MS122 - Data-Driven Models and Validation Methods for Aeronautical Design and Simulation
Keywords: aerodynamic optimization, PINNS, surrogate models, verification and validation, aerospace application, Machine learning
Machine learning (ML) is transforming the way computational models are developed and deployed in aeronautical engineering, enabling quicker and more flexible workflows. However, challenges remain in terms of generalization, accuracy, and model validation, especially for industrial adoption. This minisymposium aims to gather recent developments in the use of ML models in aerospace applications.

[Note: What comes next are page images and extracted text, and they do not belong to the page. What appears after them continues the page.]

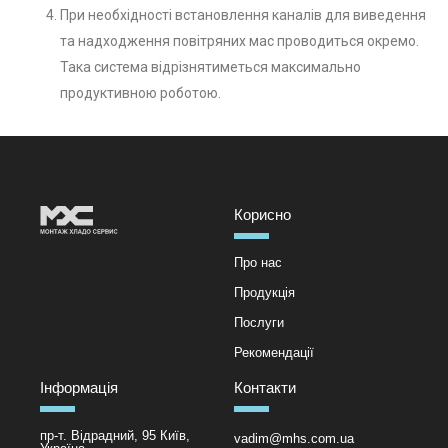
При необхідності встановлення каналів для виведення
та надходження повітряних мас проводиться окремо.
Така система відрізнятиметься максимально
продуктивною роботою.
Корисно
Про нас
Продукція
Послуги
Рекомендації
Інформація
Контакти
пр-т. Відрадний, 95 Київ,
vadim@mhs.com.ua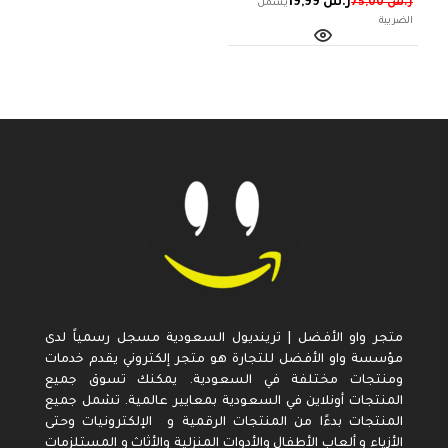
لجميع الفصول
ر.س
19,99
ر.س
75,00
متجر واو الأفضل | ترينديول السعودية مسجل رسمياً لدى
مؤسسة واو الأفضل للتجارة هو متجر إلكتروني يقدم خدمات
ومنتجات مختلفة في السعودية. يمكنك تسوق جميع
المنتجات أونلاين في السعودية بمعايير عالمية. تشمل جميع
المنتجات بدءًا من المنتجات الرقمية و الإلكترونيات وحتى
الأزياء و ألعاب الأطفال والأدوات المنزلية والأثاث و المستلزمات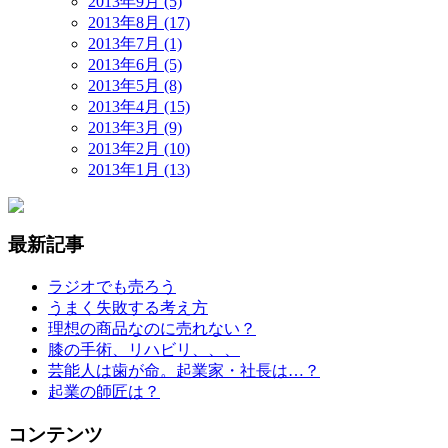
2013年9月 (5)
2013年8月 (17)
2013年7月 (1)
2013年6月 (5)
2013年5月 (8)
2013年4月 (15)
2013年3月 (9)
2013年2月 (10)
2013年1月 (13)
最新記事
ラジオでも売ろう
うまく失敗する考え方
理想の商品なのに売れない？
膝の手術、リハビリ、、、
芸能人は歯が命。起業家・社長は…？
起業の師匠は？
コンテンツ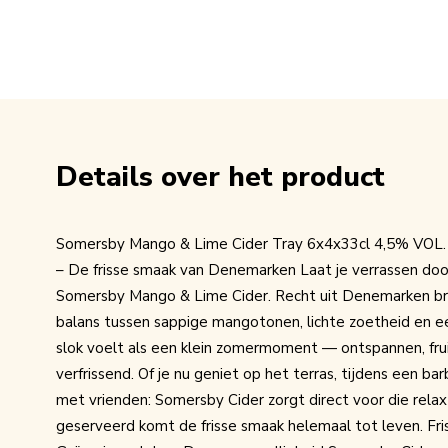
Details over het product
Somersby Mango & Lime Cider Tray 6x4x33cl 4,5% VOL.
– De frisse smaak van Denemarken Laat je verrassen door
Somersby Mango & Lime Cider. Recht uit Denemarken br
balans tussen sappige mangotonen, lichte zoetheid en ee
slok voelt als een klein zomermoment — ontspannen, fr
verfrissend. Of je nu geniet op het terras, tijdens een b
met vrienden: Somersby Cider zorgt direct voor die relax
geserveerd komt de frisse smaak helemaal tot leven. Fris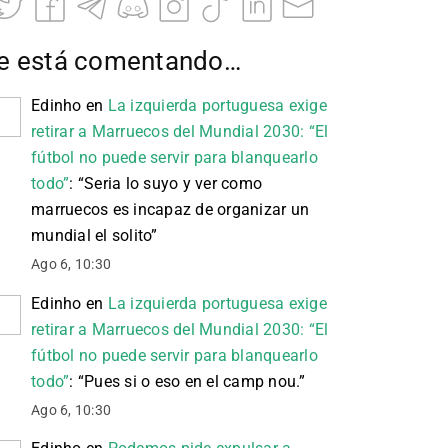
e está comentando…
Edinho
en
La izquierda portuguesa exige
retirar a Marruecos del Mundial 2030: “El
fútbol no puede servir para blanquearlo
todo”
: “
Seria lo suyo y ver como
marruecos es incapaz de organizar un
mundial el solito
”
Ago 6, 10:30
Edinho
en
La izquierda portuguesa exige
retirar a Marruecos del Mundial 2030: “El
fútbol no puede servir para blanquearlo
todo”
: “
Pues si o eso en el camp nou.
”
Ago 6, 10:30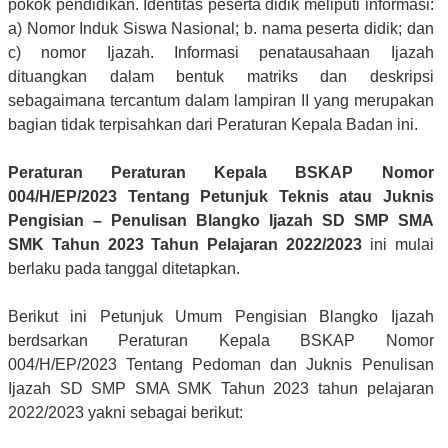
pokok pendidikan. Identitas peserta didik meliputi informasi:
a) Nomor Induk Siswa Nasional; b. nama peserta didik; dan
c) nomor Ijazah. Informasi penatausahaan Ijazah
dituangkan dalam bentuk matriks dan deskripsi
sebagaimana tercantum dalam lampiran II yang merupakan
bagian tidak terpisahkan dari Peraturan Kepala Badan ini.
Peraturan Peraturan Kepala BSKAP Nomor
004/H/EP/2023 Tentang Petunjuk Teknis atau Juknis
Pengisian – Penulisan Blangko Ijazah SD SMP SMA
SMK Tahun 2023 Tahun Pelajaran 2022/2023
ini mulai
berlaku pada tanggal ditetapkan.
Berikut ini Petunjuk Umum Pengisian Blangko Ijazah
berdsarkan Peraturan Kepala BSKAP Nomor
004/H/EP/2023 Tentang Pedoman dan Juknis Penulisan
Ijazah SD SMP SMA SMK Tahun 2023 tahun pelajaran
2022/2023 yakni sebagai berikut: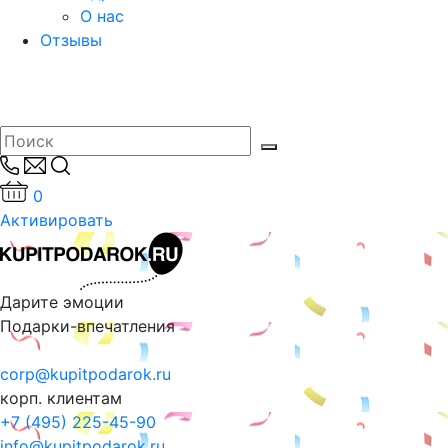
О нас
Отзывы
0
Активировать
Дарите эмоции
Подарки-впечатления
corp@kupitpodarok.ru
корп. клиентам
+7 (495) 225-45-90
info@kupitpodarok.ru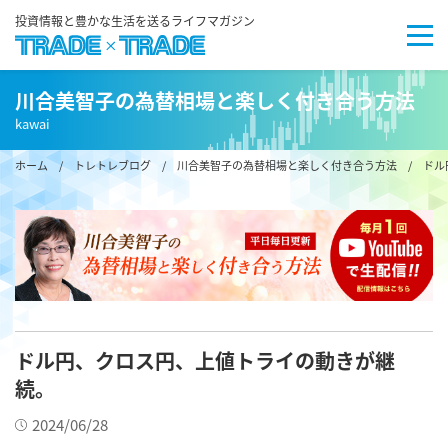
投資情報と豊かな生活を送るライフマガジン
川合美智子の為替相場と楽しく付き合う方法
kawai
ホーム
/
トレトレブログ
/
川合美智子の為替相場と楽しく付き合う方法
/ ドル
ドル円、クロス円、上値トライの動きが継
続。
2024/06/28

Topics of interest include:
• Surrogate models for fast predictions, e.g., for surface aerodynamic quantities;
• Data-driven Physics-Informed Neural Networks (DD-PINNs) for solving fluid dynamics problems with embedded physical constraints;
• Deep Reinforcement Learning (DRL) for efficient aerodynamic and structural shape optimization [1];
• Validation and verification tools and best practices to assess ML models beyond traditional error metrics [2]

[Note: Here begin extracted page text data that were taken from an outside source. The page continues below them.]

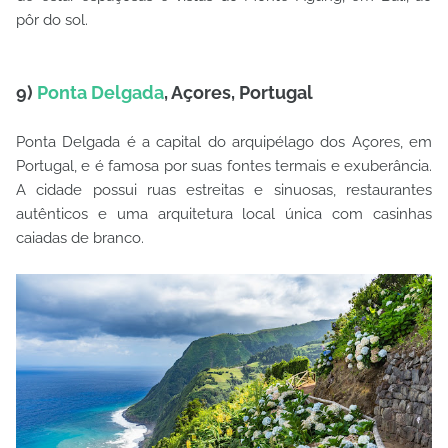
pôr do sol.
9)
Ponta Delgada
, Açores, Portugal
Ponta Delgada é a capital do arquipélago dos Açores, em
Portugal, e é famosa por suas fontes termais e exuberância.
A cidade possui ruas estreitas e sinuosas, restaurantes
autênticos e uma arquitetura local única com casinhas
caiadas de branco.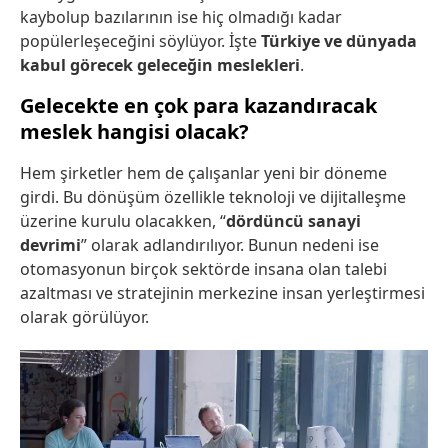
kaybolup bazılarının ise hiç olmadığı kadar
popülerleşeceğini söylüyor. İşte
Türkiye ve dünyada
kabul görecek geleceğin meslekleri
.
Gelecekte en çok para kazandıracak
meslek hangisi olacak?
Hem şirketler hem de çalışanlar yeni bir döneme
girdi. Bu dönüşüm özellikle teknoloji ve dijitalleşme
üzerine kurulu olacakken, “
dördüncü sanayi
devrimi
” olarak adlandırılıyor. Bunun nedeni ise
otomasyonun birçok sektörde insana olan talebi
azaltması ve stratejinin merkezine insan yerleştirmesi
olarak görülüyor.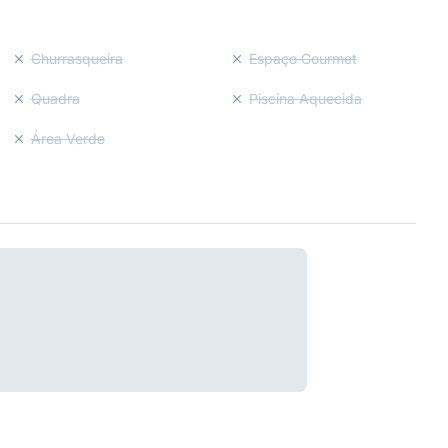
Churrasqueira
Espaço Gourmet
Quadra
Piscina Aquecida
Área Verde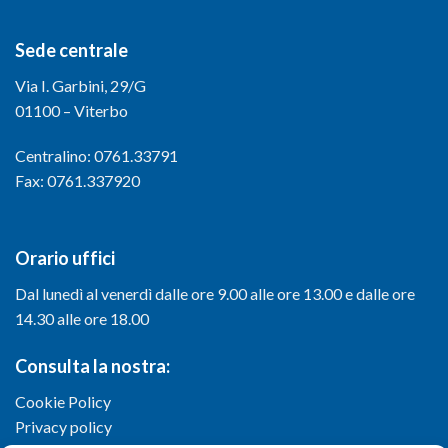
Sede centrale
Via I. Garbini, 29/G
01100 – Viterbo
Centralino: 0761.33791
Fax: 0761.337920
Orario uffici
Dal lunedì al venerdì dalle ore 9.00 alle ore 13.00 e dalle ore
14.30 alle ore 18.00
Consulta la nostra:
Cookie Policy
Privacy policy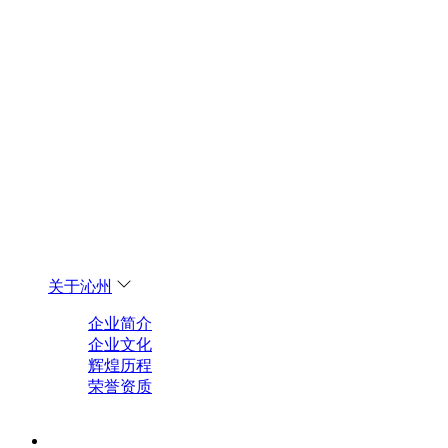
关于沁州
企业简介
企业文化
辉煌历程
荣誉资质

The symposium welcomes contributions showcasing methodological advances, benchmark studies, and industrial applications.
REFERENCES
[1] Ramos, David, et al. "Aerodynamic and structural airfoil shape optimisation via Transfer Learning-enhanced Deep Reinforcement Learning." arXiv preprint arXiv:2505.02634(2025).
[2] Lacasa, Lucas, et al. "Towards certification: A complete statistical validation pipeline for supervised learning in industry." Expert Systems with Applications 277 (2025): 127169.